To be effective, warnings sometimes need to be a bit shocking and unpleasant, Buck says.“A warning must command attention, stimulate memory, evoke emotion, convey consequences, and communicate safe behavior. An effective warning must therefore be conspicuous, memorable, and, in some cases, unpleasant.”

Federal officials hope the attention-getting warning labels will place renewed emphasis on smoking as a serious health threat as the country’s anti-smoking efforts have waned in recent years. About one-fifth of the nation’s adults, or 46.6 million people, and nearly a fifth of the country’s 3.4 million teenagers, are smokers, according to the Centers for Disease Control and Prevention. Public health officials estimate that roughly 1,000 teenagers and children become regular smokers every day and another 4,000 try smoking for the first time. About 400,000 people die every year from smoking-related health problems and treating illnesses related to smoking costs the nation’s health care system more than $96 billion a year.

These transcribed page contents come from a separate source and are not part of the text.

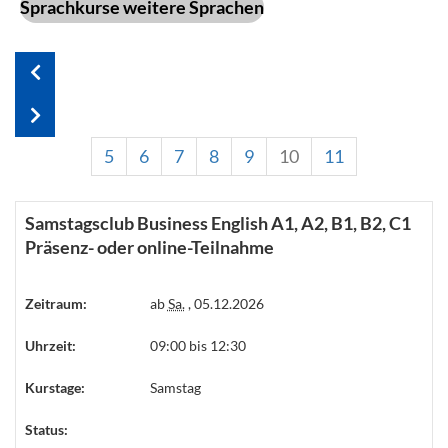
Sprachkurse weitere Sprachen
5
6
7
8
9
10
11
Samstagsclub Business English A1, A2, B1, B2, C1
Präsenz- oder online-Teilnahme
Zeitraum:
ab
Sa.
, 05.12.2026
Uhrzeit:
09:00 bis 12:30
Kurstage:
Samstag
Status:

Buck says the full-color, graphic warning labels are a low-cost intervention that has had proven success. And while graphic warning labels may stimulate people’s emotions and encourage them not to smoke, like the current warning labels on cigarettes, they must be changed occasionally so that individuals don’t get numb to the message.

“It is well known that even highly unpleasant images can lose their impact with repetition,” says Buck. “It is important that they be regularly refreshed to maintain their effectiveness.”